Первое впечатление — это растерянность. Многие люди потом хоть убей не могут вспомнить момент взрыва, даже если в это время смотрели прямо на него. Ты стоишь… и вдруг ты лежишь, и не понимаешь, что произошло вообще, и что произошло конкретно с тобой. Момент взрыва стирается из памяти, ты не помнишь как ты оказался на земле, вот только что ты стоя, хоп — и ты лежишь. И хорошо — если живой.

Минно-взрывные травмы очень коварны, человек может умереть, даже если его не изрешетило болтами и гайками. Причины две: первая это контузия, вторая — это минно-взрывная травма легких и удушье. Опасное это дело — попасть под взрыв десяти килограммов тротила.

Подполковник Басецкий тоже не помнил момента взрыва, вот он открывает дверцу машины, потом как бы стоп-кадр, раз — и он вдруг шатаясь, бежит туда, где ничего не видно, где над дорогой повисло грязно-бурое облако

Рвануло здорово…

По секретному предписанию КГБ СССР, советское посольство в Афганистане уже вовсю готовили к функционированию в экстремальных условиях, то есть после вывода советских войск с территории ДРА, предусматривалась даже возможность функционирования посольства в условиях уличных боев в Кабуле в режиме "Укрытие" — то есть когда будет сорвана или по каким-то причинам невозможна экстренная эвакуация советского дипломатического персонала. Совпосольство в Кабуле и так было хорошо защищено толстым и высоким забором, там были две скважины, одна из них доставала воду с пятисотметровой глубины — сейчас туда завезли запас оружия, вкопали цистерну, наполнили ее солярой, укрепили ворота. Если раньше охрана на воротах стояла почти что открыто — то теперь охранник стоял в специальной будке с бронестеклом, а ворота выдержали бы таран автомобиля марки Урал. Усерган не добежал до ворот метров пятнадцать, но не больше — но и тут десять килограммов тротила есть десять килограммов тротила.

Усергана разорвало на клочки — от него не осталось ничего, даже чтобы в могилу положить. На миллисекунду дольше жил незадачливый сорбоз — его тоже разорвало. Руку его, верней не руку, а часть кисти — нашли потом на территории посольства. Взрывом размазало об бок БТР второго солдата и хазарейского авторитета, который некстати остановился поболтать с соплеменниками.

Забор устоял — на совесть был сделан, был рассчитан на возможный штурм посольского комплекса. Устояли и ворота.

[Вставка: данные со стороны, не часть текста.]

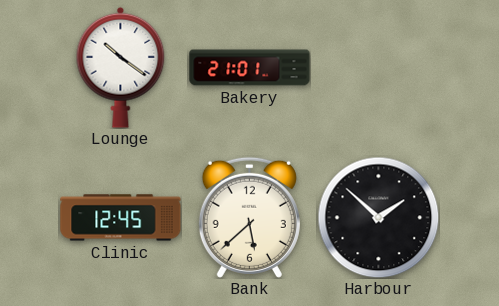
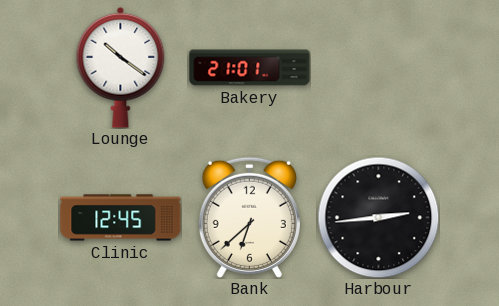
Bank: 5:38 -> 6:38
Harbour: 1:52 -> 2:44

Охранник, почувствовав опасность толкнул генерала Доста и накрыл его собой — у афганцев не принято в первую очередь спасать детей, детская жизнь почти ничего не стоит, и если ты к примеру сбил ребенка — то за это не предусмотрена даже уголовная ответственность, заплатил семье выкуп и все. Советские долго не могли понять этого… впрочем, советские так и не поняли Афганистан так и не увидели его до самого ухода. Тем не менее — Рохан поступил не так, как должен был поступить. Жизнь женщины в Афганистане тоже ничего не значит по сравнению с жизнью мужчины и воина — но рядом с Роханом было человеческое существо, которое он любил по-настоящему, это была первая девочка, которая к нему так хорошо относилась, которая помогала ему — и это была первая любовь, такая, какая может быть только у детей. Поэтому — Рохан, когда началось — понял, что дело плохо и успел толкнуть Наташу на тротуар и закрыл ее собой, подарив ей еще немного жизни.

Потом на них обрушилась перевернутая вверх колесами взрывом Волга…

Из своей будки шатаясь, вышел очумевший прапорщик КГБ, стоявший на воротах — бронестекло и бронированная будка сохранили все же ему жизнь, хотя он был тяжело контужен. Шатаясь, он пошел к месту взрыва — и тут увидел, что в пыли, там, где только что произошел взрыв — кто-то есть.

Прапор передернул затвор — он соображал плохо, в голове шумело, из ушей текла кровь, и выглядел он так, что хоть картину рисуй — выжившие после Апокалипсиса.